Yes, of course. But our definition of "good" needs to change. Because I have siblings dying around the world while I lavish in my "good" things.

"Good" is this: "Now the full number of those who believed were of one heart and soul, and no one said that any of the things that belonged to him was his own, but they had everything in common...There was not a needy person among them, for as many as were owners of lands or houses sold them and brought the proceeds of what was sold and laid it at the apostles' feet, and it was distributed to each as any had need." Acts 4:32-35

The early church eradicated poverty because they knew God did not give them possessions to hold onto, but to distribute to anyone who was in need. Paul also says later that the thief should no longer steal, but work with his own hands "so that he may have something to share with anyone in need" (Eph. 4:28).  The thief doesn't just work so he will no longer steal. He works in order to share the bounty with anyone in need.

Who am I to live in comfort and excess when my Christian family is in need of their daily bread?

"But if anyone has the world's goods and sees his brother in need, yet closes his heart against him, how does God's love abide in him? Little children, let us not love in word or talk, but in deed and truth." 1 John 3:17,18

How can God's love abide in me when I ignore the suffering of my neighbors, my family, around the world?

"But I don't see anyone in need!" 

Open your eyes. Be willing to look beyond your own backyard. 

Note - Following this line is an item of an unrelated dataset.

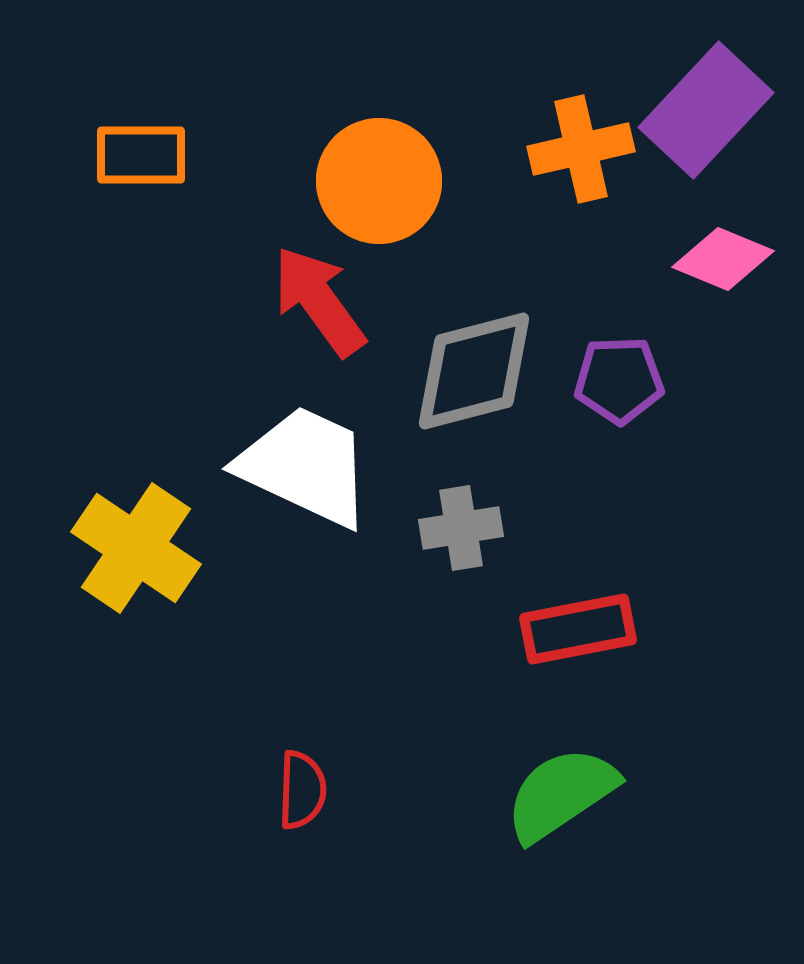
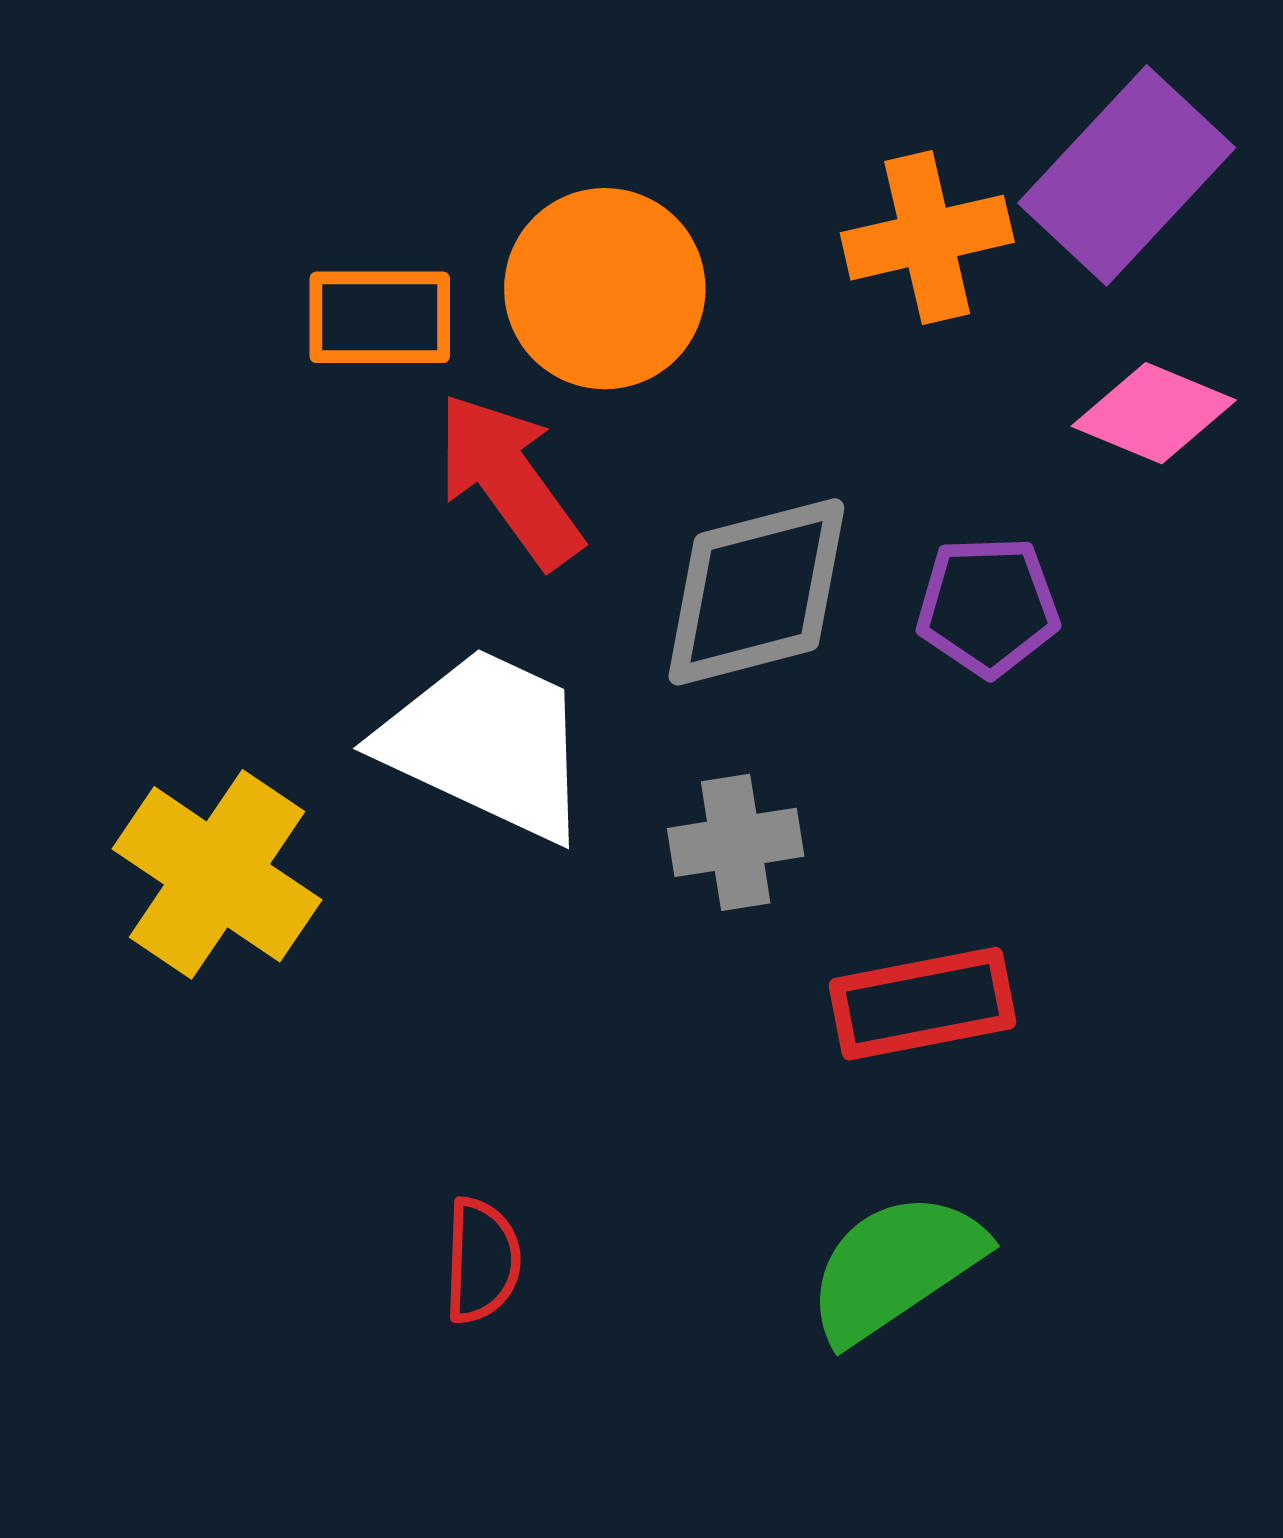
orange rectangle: (141, 155) -> (380, 317), moved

As followers of Christ, the Church (which is you and me) should be at the forefront of meeting the needs of our brothers and sisters around the world. That doesn't mean we can have it both ways, living in luxury and giving the leftover to charity.  

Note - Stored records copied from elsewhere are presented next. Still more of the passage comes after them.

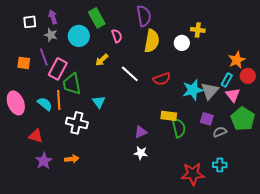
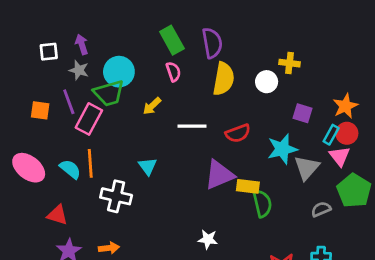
green rectangle: (97, 18) -> (172, 40), moved
white line: (130, 74) -> (192, 126), turned -42
red circle: (248, 76) -> (347, 133), moved
green trapezoid: (72, 84) -> (109, 93), moved, turned -95
gray triangle: (210, 91) -> (307, 168), moved
pink ellipse: (16, 103) -> (29, 168), turned -30
purple square: (207, 119) -> (302, 113), moved
purple triangle: (141, 132) -> (219, 175), moved, size x1.6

Every purchase is a choice: me or my family in need around the world. And if we have read the Bible, we know to follow Christ we must die to self. Is it really dying to self if I'm buying another pair of shoes, a new phone, a movie, a fancy dinner...anything that focuses on me rather than Christ and my neighbor? 

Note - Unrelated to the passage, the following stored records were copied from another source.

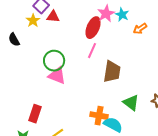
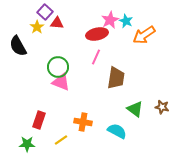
red ellipse: (93, 28) -> (97, 34), turned 55
orange arrow: (140, 29) -> (144, 35), size x1.6
black semicircle: (14, 40) -> (18, 46), size x1.5
orange cross: (99, 116) -> (83, 122), moved

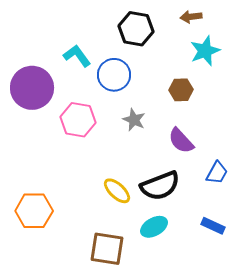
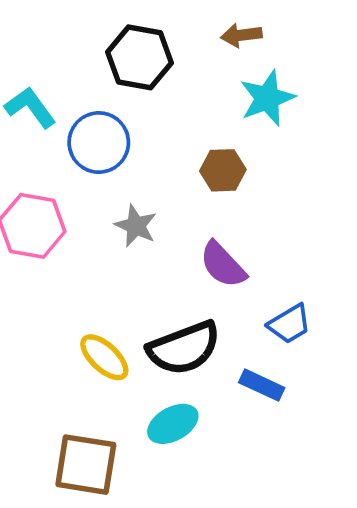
blue trapezoid: (217, 173) -> (289, 324), turned 30
blue rectangle: (213, 226) -> (262, 385), moved

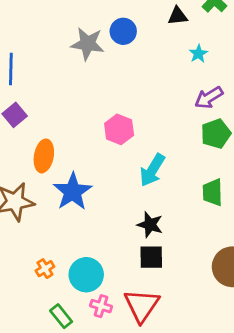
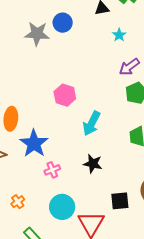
black square: (151, 257) -> (120, 201), moved
cyan circle: (86, 275) -> (62, 207), moved
pink cross: (101, 306) -> (52, 170), moved, turned -35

For visual readers: You're in the store checking out a range of new smartphones and tablets (since this is my current issue).  Next to the row of gadgets is a malnourished child asking you for food. 

You can:
A) Buy the phone, ignoring the kid completely
B) Buy the phone and give the kid the change (or some extra just to make yourself feel better about doing the "right" thing)
C) Give the kid all the money you were going to spend on a smartphone
D) Bring the kid in to your home, feed him, clothe him, love him and spend infinitely more on him than a quick pass by would allow

I'm not being dramatic.
This is the choice we have every time we make a purchase. 
We just choose to ignore there is a choice. 

My brothers and sisters are dying around the world and I'm debating whether or not to spend $200 and an extra $30 a month for a cellphone? A cellphone?! Sure I could buy that phone, justify how it would make things so much easier, how I'd get lost less by using the GPS, how I could now use Bible apps to look up verses on the go, how I could be in contact with everyone I know at all times and never miss anything exciting on Facebook, and then, in addition, send another hundred bucks to Compassion International and feel good both about the purchase and my distant act of charity. Why didn't I just send Compassion all the money I would have spent on that phone plus the hundred extra and say, "Jesus, you are my fulfillment and I need nothing else, not a fancy phone, not a new outfit, not another purse, not anything beyond necessity for myself." Better yet, why didn't I call up Compassion and say, "I'm looking to be the hands and feet of Christ. What do you need me to do?" And then give them all my money. 

This was not a guilt trip.
This was me talking myself out of selfishness. 
If you're convicted, good.
Go do something about it. 

Guess I talked myself out of a smartphone.